__Saved entries__:
BEGIN
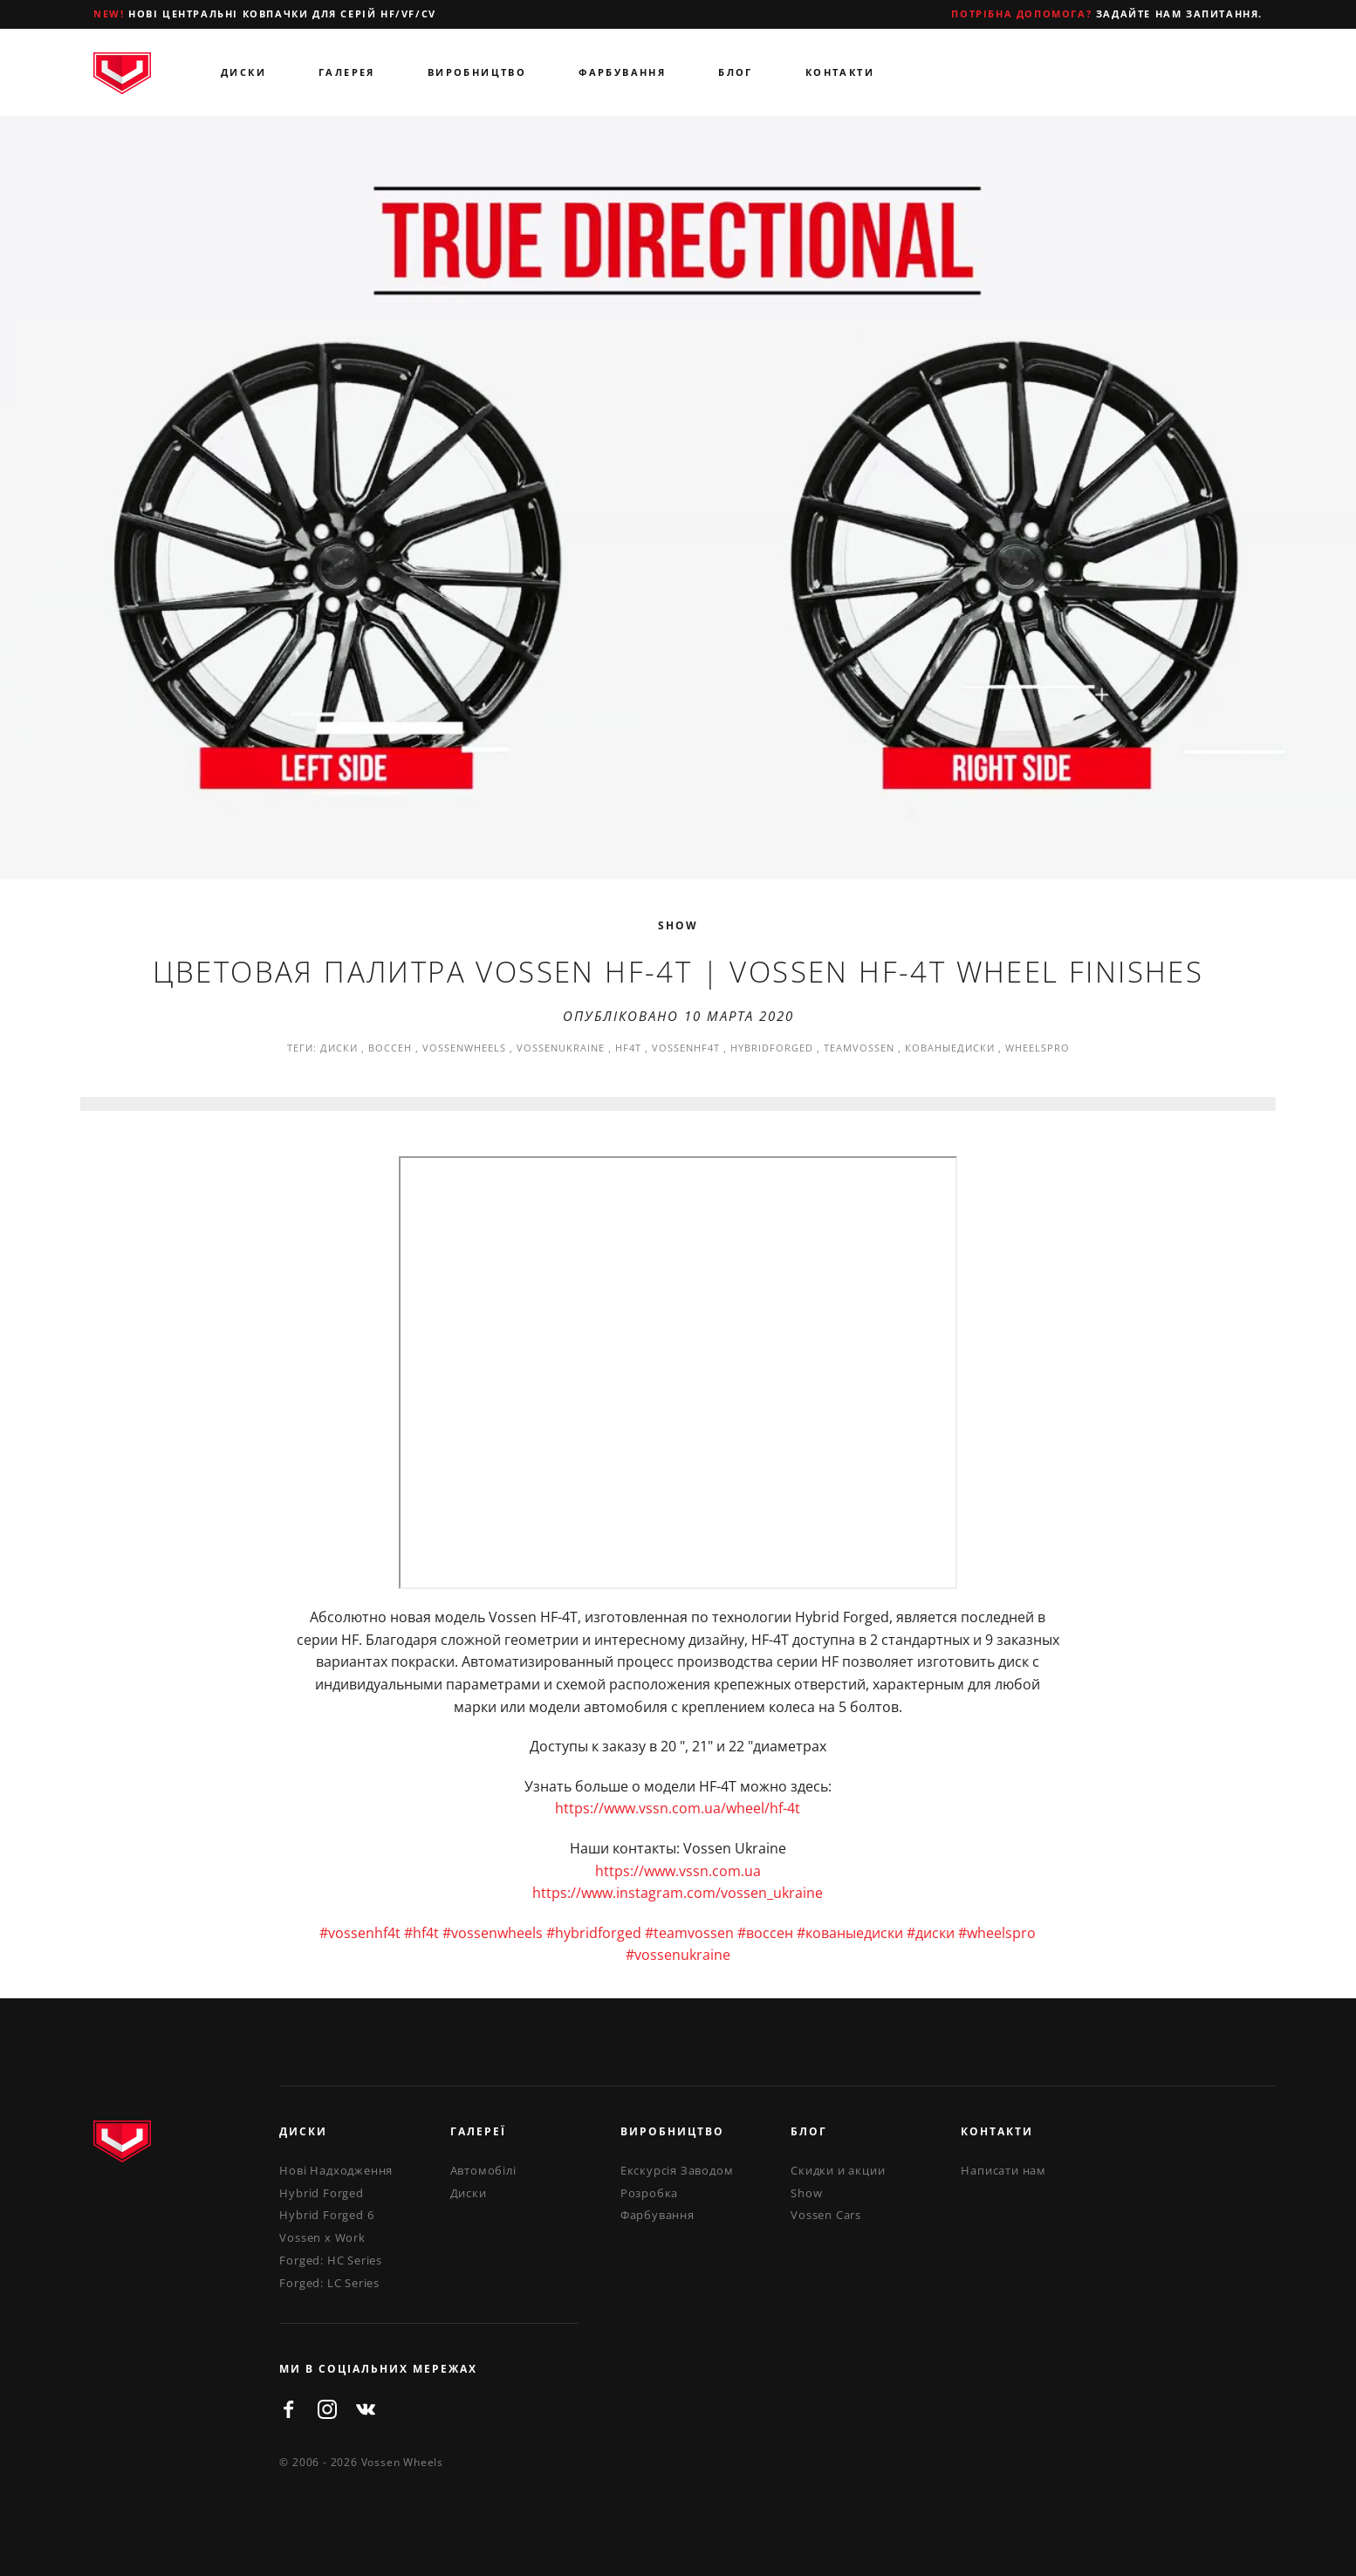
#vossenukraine (678, 1954)
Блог (735, 72)
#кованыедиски (850, 1932)
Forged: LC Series (329, 2283)
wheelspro (1037, 1047)
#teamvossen (689, 1932)
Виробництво (477, 72)
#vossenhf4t (360, 1932)
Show (678, 925)
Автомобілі (483, 2170)
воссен (390, 1047)
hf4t (628, 1047)
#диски (931, 1932)
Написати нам (1003, 2170)
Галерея (346, 72)
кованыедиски (950, 1047)
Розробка (649, 2193)
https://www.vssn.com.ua (678, 1871)
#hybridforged (593, 1932)
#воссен (765, 1932)
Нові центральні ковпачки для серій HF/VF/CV (264, 13)
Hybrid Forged (321, 2193)
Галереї (478, 2131)
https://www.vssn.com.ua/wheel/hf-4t (677, 1808)
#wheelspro (997, 1932)
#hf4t (421, 1932)
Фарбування (622, 72)
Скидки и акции (838, 2170)
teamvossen (859, 1047)
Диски (243, 72)
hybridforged (771, 1047)
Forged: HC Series (330, 2260)
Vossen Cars (826, 2215)
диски (339, 1047)
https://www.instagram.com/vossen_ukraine (677, 1892)
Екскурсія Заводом (677, 2170)
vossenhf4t (686, 1047)
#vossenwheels (492, 1932)
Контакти (839, 72)
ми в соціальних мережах (378, 2368)
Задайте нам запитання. (1107, 13)
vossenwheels (464, 1047)
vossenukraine (561, 1047)
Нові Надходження (336, 2170)
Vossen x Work (322, 2237)
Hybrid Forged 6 (326, 2215)
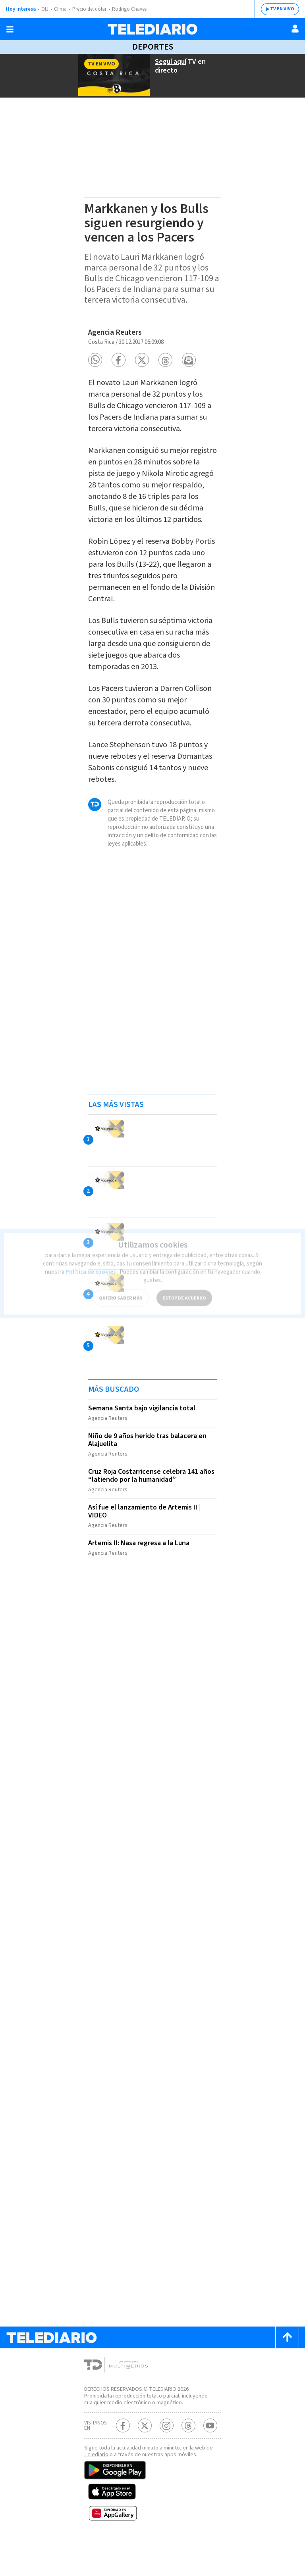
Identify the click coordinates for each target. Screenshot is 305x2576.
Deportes (153, 47)
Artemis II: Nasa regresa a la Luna (142, 1575)
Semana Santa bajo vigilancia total (143, 1446)
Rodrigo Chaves (133, 9)
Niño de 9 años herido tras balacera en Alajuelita (149, 1476)
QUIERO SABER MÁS (120, 1287)
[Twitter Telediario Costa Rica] (145, 2462)
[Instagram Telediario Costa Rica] (167, 2462)
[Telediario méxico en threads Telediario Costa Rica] (188, 2462)
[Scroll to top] (287, 2367)
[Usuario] (295, 29)
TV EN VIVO (276, 9)
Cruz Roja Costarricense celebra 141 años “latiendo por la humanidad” (146, 1510)
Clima (61, 9)
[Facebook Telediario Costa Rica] (123, 2462)
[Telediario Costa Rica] (152, 29)
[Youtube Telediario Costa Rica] (210, 2462)
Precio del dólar (91, 9)
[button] (95, 366)
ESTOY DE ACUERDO (184, 1287)
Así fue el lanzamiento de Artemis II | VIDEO (146, 1544)
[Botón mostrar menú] (10, 29)
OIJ (45, 9)
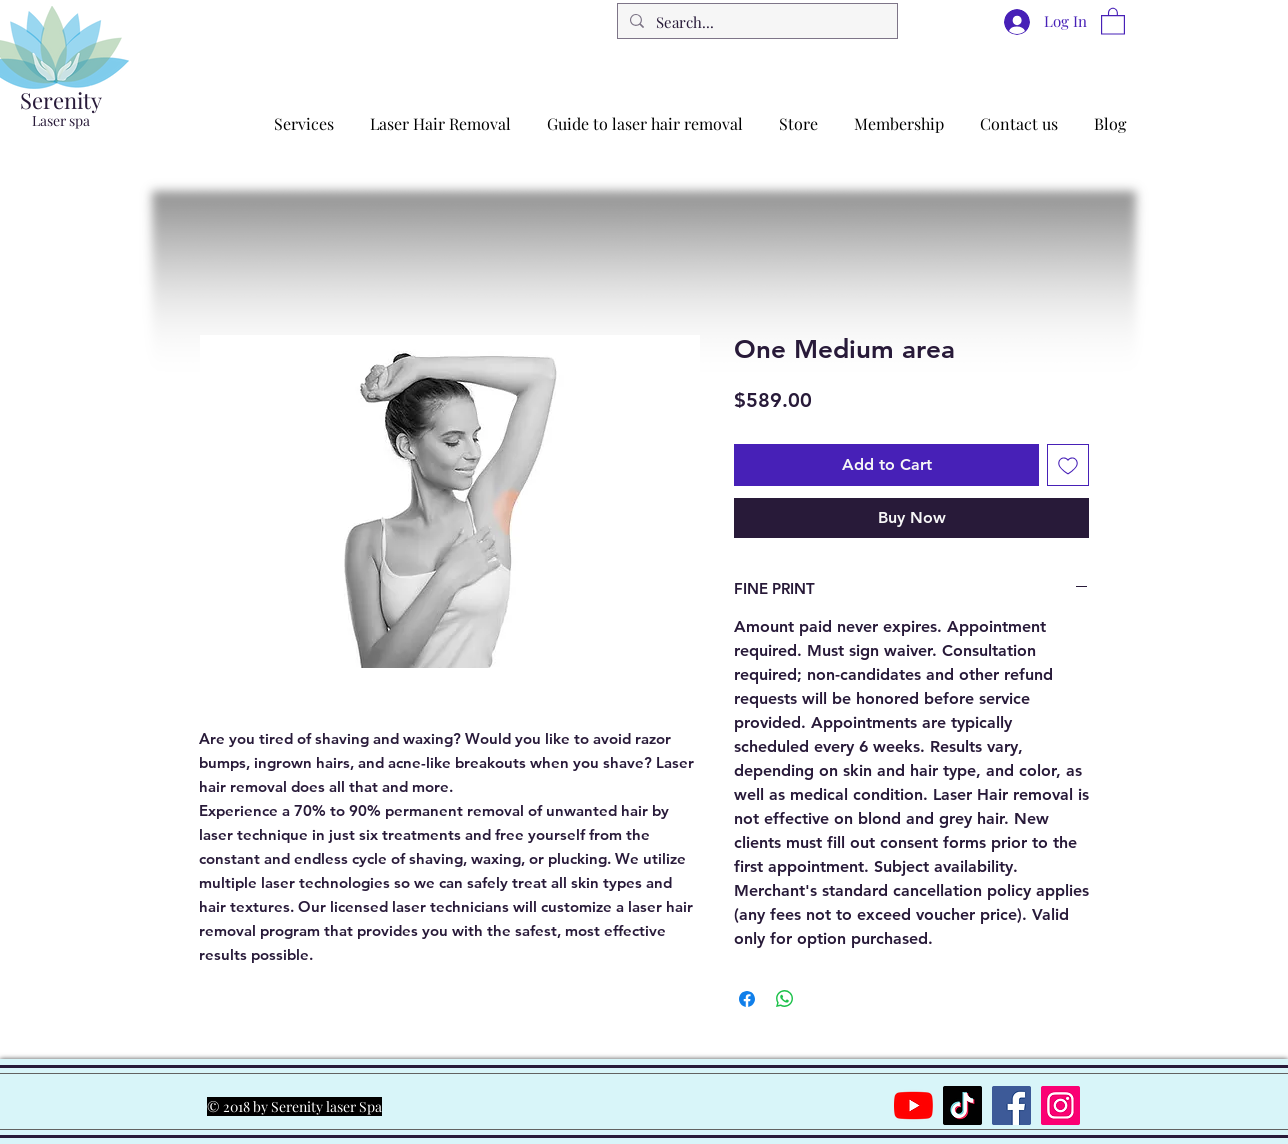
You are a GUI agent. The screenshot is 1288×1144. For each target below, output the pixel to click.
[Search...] (755, 22)
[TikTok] (962, 1105)
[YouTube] (913, 1105)
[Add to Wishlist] (1068, 465)
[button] (1113, 20)
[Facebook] (1011, 1105)
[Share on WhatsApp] (785, 999)
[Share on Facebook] (747, 999)
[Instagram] (1060, 1105)
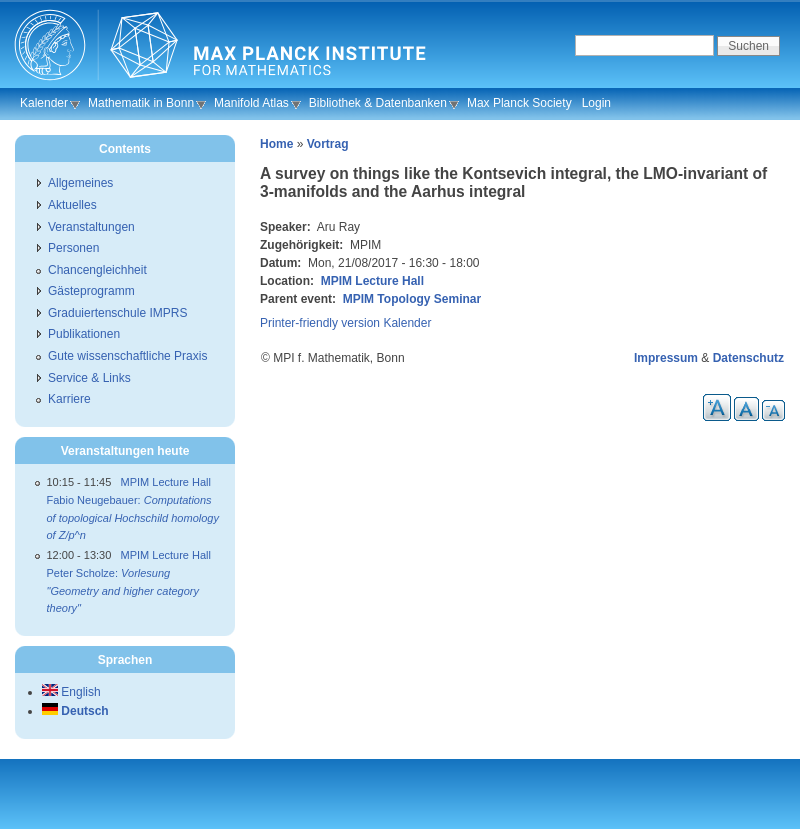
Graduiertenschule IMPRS (117, 313)
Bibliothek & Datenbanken (378, 103)
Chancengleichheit (97, 270)
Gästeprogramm (91, 291)
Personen (73, 248)
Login (596, 103)
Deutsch (75, 711)
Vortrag (328, 144)
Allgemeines (80, 183)
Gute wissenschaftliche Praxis (127, 356)
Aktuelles (72, 205)
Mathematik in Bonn (141, 103)
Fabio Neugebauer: (133, 517)
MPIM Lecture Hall (372, 281)
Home (276, 144)
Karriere (69, 399)
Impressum (666, 358)
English (71, 692)
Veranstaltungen (91, 227)
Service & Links (89, 378)
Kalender (44, 103)
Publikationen (84, 334)
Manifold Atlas (251, 103)
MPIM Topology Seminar (412, 299)
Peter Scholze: (123, 590)
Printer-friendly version (320, 323)
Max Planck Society (519, 103)
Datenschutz (748, 358)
END
__The task__: Reproduce every line of the records containing the string "target".

__Task solution__:
Identify the click coordinates for each target. Screenshot is 305x2576.
You are a GUI agent. The screenshot is 1288×1144. For each target below, output the pixel to click.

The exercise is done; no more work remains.